= YOUR GOAL =
Images stay out. Everything else in the records is repeated exactly.

= LISTED ENTRIES =
──────

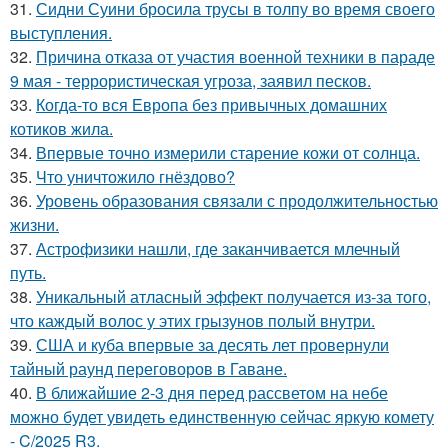
31.
Сидни Суини бросила трусы в толпу во время своего
выступления.
32.
Причина отказа от участия военной техники в параде
9 мая - террористическая угроза, заявил песков.
33.
Когда-то вся Европа без привычных домашних
котиков жила.
34.
Впервые точно измерили старение кожи от солнца.
35.
Что уничтожило гнёздово?
36.
Уровень образования связали с продолжительностью
жизни.
37.
Астрофизики нашли, где заканчивается млечный
путь.
38.
Уникальный атласный эффект получается из-за того,
что каждый волос у этих грызунов полый внутри.
39.
США и куба впервые за десять лет провернули
тайный раунд переговоров в Гаване.
40.
В ближайшие 2-3 дня перед рассветом на небе
можно будет увидеть единственную сейчас яркую комету
- C/2025 R3.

──────

= FINISHED EXERCISE =
31.
Сидни Суини бросила трусы в толпу во время своего
выступления.
32.
Причина отказа от участия военной техники в параде
9 мая - террористическая угроза, заявил песков.
33.
Когда-то вся Европа без привычных домашних
котиков жила.
34.
Впервые точно измерили старение кожи от солнца.
35.
Что уничтожило гнёздово?
36.
Уровень образования связали с продолжительностью
жизни.
37.
Астрофизики нашли, где заканчивается млечный
путь.
38.
Уникальный атласный эффект получается из-за того,
что каждый волос у этих грызунов полый внутри.
39.
США и куба впервые за десять лет провернули
тайный раунд переговоров в Гаване.
40.
В ближайшие 2-3 дня перед рассветом на небе
можно будет увидеть единственную сейчас яркую комету
- C/2025 R3.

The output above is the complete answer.